Labels Translation in Prodigy UI

Hi,
I would like to know if its possible to edit the prodigy UI. So what I want to do is translate the labels only in the UI while keeping the label as it is in the backend. For example, I have 2 labels person and location. In the UI, I want them to appear as translated to a specific language but in the dataset, they will appear as person and location. Do you think that's possible?

Thanks

Hi! There's no built-in feature for this at the moment but I'll put this on my list of enhancements because it could be a cool feature to have :blush:

There are different workarounds I can think of, depending on your use case:

If your main goal is to provide more information about the labels, you could use the annotation instructions to provide a table of labels and translations, and maybe even additional information (like how you define the label): https://prodi.gy/docs/api-web-app#instructions

Alternatively, you could just use the translated labels and then have a post-process that replaces them with the unified label that you want to use for training later. It's one extra step, but it's a relatively simple search & replace that you can easily do programmatically.

2 Likes

I did use the instructions and will probably just use the translated labels. It will be really cool to see it in the future, thank you alot for your time :smiley:

1 Like

Hi, Ines.

This feature is very nice, but it seems that Japanese is not yet supported.
Can you please consider supporting Japanese?
Also, please let me know when it will be available,
and if there is a way to customize it for unsupported languages.
Please let me know.

By the translation feature, do you mean the ui_lang that translates the interface? If so, that's currently built in and we don't yet have a feature for changing it manually.

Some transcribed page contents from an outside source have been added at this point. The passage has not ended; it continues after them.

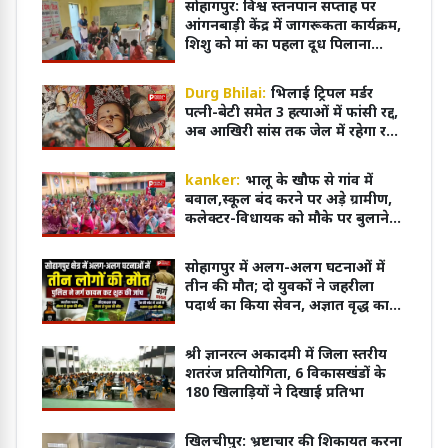
सोहागपुर: विश्व स्तनपान सप्ताह पर
आंगनबाड़ी केंद्र में जागरूकता कार्यक्रम,
शिशु को मां का पहला दूध पिलाना
आवश्यक
Durg Bhilai:
भिलाई ट्रिपल मर्डर
पत्नी-बेटी समेत 3 हत्याओं में फांसी रद्द,
अब आखिरी सांस तक जेल में रहेगा रवि
शर्मा
kanker:
भालू के खौफ से गांव में
बवाल,स्कूल बंद करने पर अड़े ग्रामीण,
कलेक्टर-विधायक को मौके पर बुलाने
की मांग
सोहागपुर में अलग-अलग घटनाओं में
तीन की मौत; दो युवकों ने जहरीला
पदार्थ का किया सेवन, अज्ञात वृद्ध का
शव पटरियों पर मिला
श्री ज्ञानरत्न अकादमी में जिला स्तरीय
शतरंज प्रतियोगिता, 6 विकासखंडों के
180 खिलाड़ियों ने दिखाई प्रतिभा
खिलचीपुर: भ्रष्टाचार की शिकायत करना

That said, if you're interested in helping out and contributing a Japanese translation, I've posted the relevant strings to be translated here:

All we need is the translated JSON and then I'd be very happy to include Japanese in the next release :slight_smile:

Hi Ines,

Thanks for the quick reply!
I may be misunderstanding, but is it correct that this can also translate the labels detected by Spacy?

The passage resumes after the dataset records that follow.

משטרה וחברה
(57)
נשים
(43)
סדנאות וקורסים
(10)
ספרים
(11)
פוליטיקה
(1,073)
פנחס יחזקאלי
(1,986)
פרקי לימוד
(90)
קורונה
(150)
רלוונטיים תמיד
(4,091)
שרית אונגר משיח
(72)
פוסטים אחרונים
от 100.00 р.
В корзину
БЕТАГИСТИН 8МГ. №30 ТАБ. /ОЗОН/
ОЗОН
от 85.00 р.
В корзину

For example, in the English View live demo, I can select "person" and "org" as labels, but I want to translate them into Japanese "人名" and "組織".

Thank you for your time.

Ah, in that case, you could just use one of the two solutions I posted above, depending on your use case:

If you want to actually show the translated labels, you could add a wrapper like this at the end of your recipe (e.g. ner.correct) that translates all span labels in the stream using a translation map:

TRANSLATIONS = {
    "PERSON": "人名", 
    "ORG": "組織",
    # ...
}

def translate_span_labels(stream):
    for eg in stream:
        for span in eg.get("spans", []):
            # Replace label with translation and default to original label
            span["label"] = TRANSLATIONS.get(span["label"], span["label"])
        yield eg

# At the end of your recipe
stream = translate_span_labels(stream)

Just keep in mind that if you want to update an existing models trained with labels like PERSON and ORG, you'll need a post-process that replaces the Japanese labels with the English labels again before you train. After all, the labels are just IDs so as far as the model is concerned, 人名 and PERSON are two different labels.